I'd suggest the following, lets create a new Instrumentation class
delegates to metrics, then people can chose to upgrade. In Oozie 5 we can
swap the default instrumentation in the oozie-default.xml to metrics.

I'd add Hadoop JMX JSON Servlet to Oozie, if metrics is not used, the
servlet would just report JVM metric, if metrics is used, everything will
come out there.

Thx.


On Mon, May 5, 2014 at 1:23 PM, Robert Kanter <rk...@cloudera.com> wrote:

> Hi all,
>
> The JIRA at OOZIE-1817
> <https://issues.apache.org/jira/browse/OOZIE-1817>wants to make the
> instrumentation timers biased; that is, to make them look
> only at the last X amount of time, instead of forever.  When trying
> monitoring Oozie, if your Oozie server has been running a long time, they
> become less useful.
>
> While looking at some of the instrumentation code, I also saw that in a lot
> of places, we create and use a timer (i.e. a Cron object), but we never add
> it to the Instrumentation, so it's never actually reported to the user, and
> is essentially wasteful and useless.
>
> We haven't really touched our instrumentation code in a while, and I was
> thinking it might be a good idea to switch to using a library like Codahale
> Metrics (also called Yammer Metrics).  They include a bunch of stuff for us
> (e.g.
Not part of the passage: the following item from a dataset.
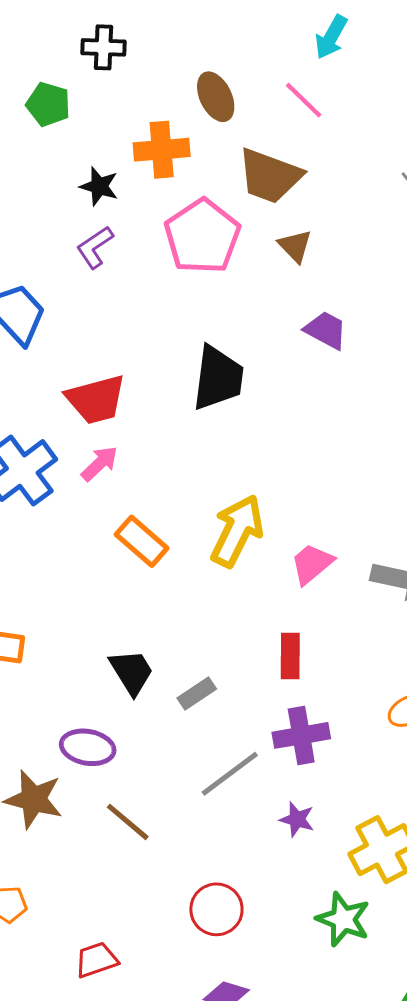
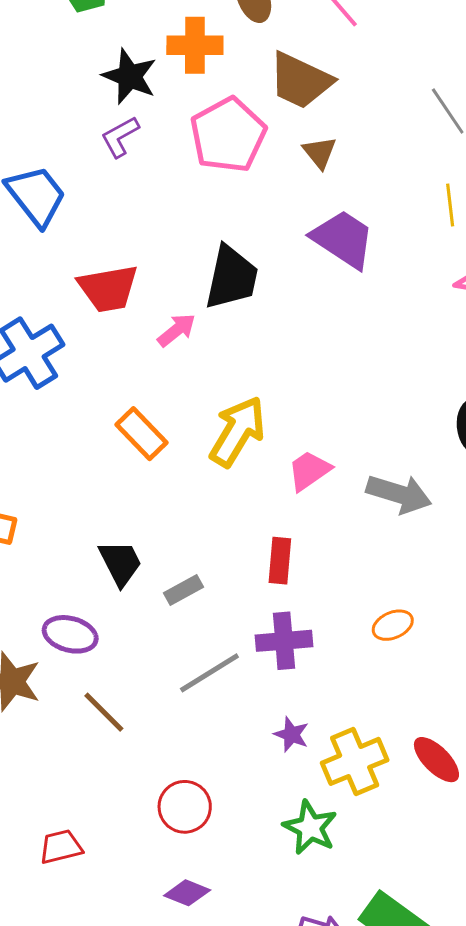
black star: (99, 186) -> (130, 76), size x1.4
purple trapezoid: (326, 330) -> (343, 239), size x1.5
pink arrow: (100, 464) -> (177, 330), moved
purple star: (297, 819) -> (291, 734), moved

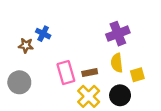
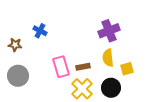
brown star: (26, 45) -> (15, 45), moved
JVM and servlet metrics) and do all of the math for computing
> standard deviation, percentiles, etc.  It also looks like most of the
> metric types can be upgraded more immediately, instead of every minute.
>  Their API looks pretty similar to what we already have, so it shouldn't be
> too hard to switch over.  Their "Getting Started" page is here if you want
> to see more about it: http://metrics.codahale.com/getting-started/
>
> We'd have to keep the current Instrumentation for Oozie 4.x, but we could
> add a /v2/metrics URL for the new one and deprecate the old one.
>
> Thoughts?
>
>
> thanks
> - Robert
>



-- 
Alejandro